The constitutional protection for property rights introduced in the 1990s ensured that all South Africans would be entitled to own property where they pleased, and that if that property is seized by the State, compensation would be paid.

The Constitution recognised the necessity of restitution of property, which is a matter of justice.

Where it can be shown that property was taken – and the apartheid state kept clear records of its seizures of property – it must be returned to its legitimate owners or their descendants.

Under government’s proposed regime of expropriation without compensation, the focus will shift from the strengthening of property rights for all South Africans, particularly black South Africans, to vesting more power in the hands of the State.

Government justifies this almost exclusively on racialist rhetoric, just like the government in 1913 did.

The justice that the Constitution calls for will be replaced by political expediency.

Expropriation without compensation will benefit nobody other than the ruling elite and their cronies, and certainly not the poorest of our society.

It has been shown conclusively that strong protections for private property rights produce wealth.

The Fraser Institute’s Economic Freedom of the World report consistently ranks those countries with such protections in the top quartile of its index.

The World Justice Project’s Rule of Law Index, furthermore, measures governments’ respect for property rights and makes clear that providing adequate compensation when property is expropriated is fundamental to upholding the rule of law.

When both these indices are compared with measures of prosperity like the United Nations’ Human Development Index, the most prosperous countries are those that uphold and respect private property rights and the rule of law.

The Fraser Institute’s index even shows that the poorest 10% in free-market societies earn around seven times more than the poorest 10% in societies with controlled markets.

But private property is not only a key ingredient for the prosperity of all South Africans.

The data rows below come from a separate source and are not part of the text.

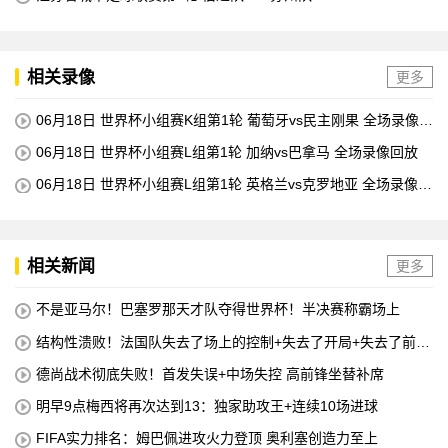
相关录像
更多
06月18日 世界杯小组赛K组第1轮 葡萄牙vs民主刚果 全场录像回
放
06月18日 世界杯小组赛L组第1轮 加纳vs巴拿马 全场录像回放
06月18日 世界杯小组赛L组第1轮 英格兰vs克罗地亚 全场录像回
放
相关新闻
更多
不是亚马尔！巴塞罗那天才队夺得世界杯！半决赛称霸场上
结构性溃败！法国队失去了场上的控制+失去了开局+失去了前锋
线=无论如何他们都会输
德尚战术彻底失败！首发失误+中场失控 高前锋坐替补席
明早9点梅西将再次达到13：独家助攻王+连续10场进球
FIFA实力排名：姆巴佩进攻火力登顶 奥利塞创造力至上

It is also a fundamental part of human dignity.

Without the ability to keep and use the fruits of our labour, we lose the ability to decide for and take responsibility for ourselves.

Property rights are not some tool for commercial exploitation, but are an intrinsically human institution without which we cannot progress.

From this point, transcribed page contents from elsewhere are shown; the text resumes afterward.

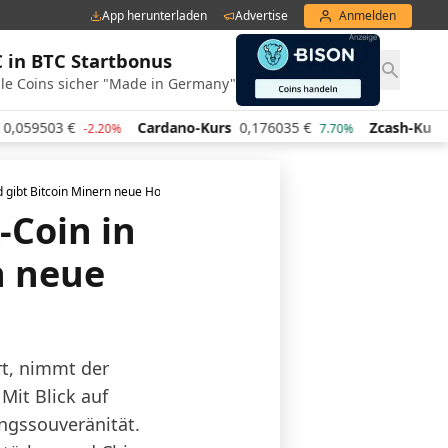
App herunterladen
Advertise
Anmelden
€ in BTC Startbonus
le Coins sicher "Made in Germany"
59503
€
Cardano-Kurs
0,176035
€
Zcash-Kurs
426
-2.20%
7.70%
nd gibt Bitcoin Minern neue Hoffnung
-Coin in
n neue
t, nimmt der
Mit Blick auf
ngssouveränität.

The Bill of Rights protects this institution, and has been consistently undermined over the last few years as South Africa’s declined ranking in both the economic freedom and Rule of Law indices shows.

Civil society must close ranks around the Constitution and its guarantee of protected private property, and tell government “never again.”

• Martin van Staden is Head of Legal Policy at the Free Market Foundation and is pursuing a Master of Laws at the University of Pretoria. He is author of ‘The Constitution and the Rule of Law’ (2019).